Picosecond Narrow Bandwidth X-ray Pulses from a Laser-Thomson-Backscattering Source


Picosecond Narrow Bandwidth X-ray Pulses from a Laser-Thomson-Backscattering Source

Jochmann, A.; Cowan, T.; Kuntzsch, M.; Lehnert, U.; Sauerbrey, R.; Wagner, A.; Trotsenko, S.; Couperus, J. P.; Debus, A.; Irman, A.; Schlenvoigt, H.-P.; Schramm, U.; Ledingham, K.

Abstract

Intense, ultimately coherent, ultrashort hard X-ray pulses can serve as a novel tool for structural analysis of complex systems with unprecedented temporal and spatial resolution. With the simultaneous availability of a high power short-pulse laser system it provides unique opportunities for a number of subsequent research steps at the forefront of relativistic light-matter interactions. At HZDR we demonstrated the generation of such a light source (PHOENIX) by colliding picosecond electron bunches from the ELBE linear accelerator with counter-propagating femtosecond laser pulses from the 150 TW Draco Ti:Sapphire laser system. The generated narrowband X-rays are highly collimated and can be reliable adjusted from 5.5 to 23.5 keV by tuning the electron energy (24 MeV to 30 MeV) and the laser intensity.

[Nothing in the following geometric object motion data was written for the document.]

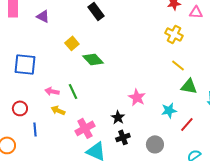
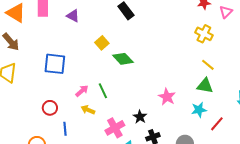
pink triangle: (196, 12) -> (226, 12), turned -48
green triangle: (189, 86) -> (205, 86), moved
pink arrow: (52, 91) -> (82, 91), turned 128
black star: (118, 117) -> (140, 117), moved

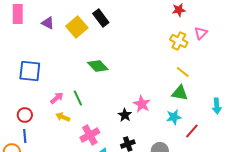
pink triangle: (226, 12) -> (201, 33), moved
yellow square: (102, 43) -> (77, 27), moved, size x1.5
black star: (140, 117) -> (125, 115), moved
blue line: (65, 129) -> (25, 136), moved

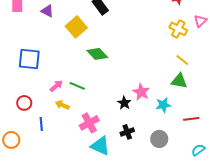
yellow square: (77, 27) -> (76, 27), moved
green line: (78, 98) -> (77, 86), turned -42
cyan star: (174, 117) -> (163, 105), moved
red line: (192, 131) -> (191, 119), turned 42
blue line: (25, 136) -> (41, 124), moved

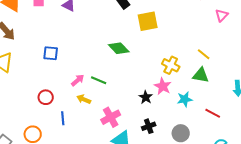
yellow square: (76, 27) -> (148, 21), moved, turned 30
yellow cross: (178, 29) -> (171, 65), moved
blue square: (29, 59) -> (51, 53), size x0.7
red line: (191, 119) -> (213, 113), turned 35

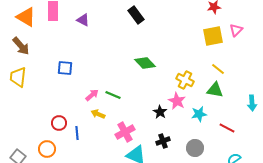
yellow square: (148, 21) -> (213, 36), moved
green diamond: (119, 48) -> (145, 63), moved
red circle: (46, 97) -> (59, 123), moved

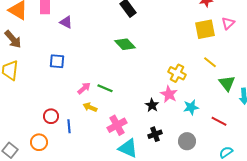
purple triangle: (83, 20) -> (66, 22), moved
green diamond: (145, 63) -> (125, 44), moved
green triangle: (215, 90) -> (227, 83), moved, turned 42

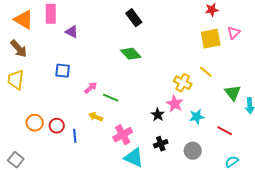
yellow line: (210, 62) -> (206, 72), moved
pink arrow: (84, 88) -> (91, 88), moved
orange circle: (39, 142) -> (35, 123), moved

Ensuring the spatiotemporal overlap and suppressing the bremsstrahlung background we have achieved a signal-to-noise ratio greater than 300:1. Together with the use of an X-ray camera (resolution of 250 eV(FWHM)) to record the spectrum, we were able to resolve the angular-energy correlation and to study the influence of the beam emittance on the observed bandwidth.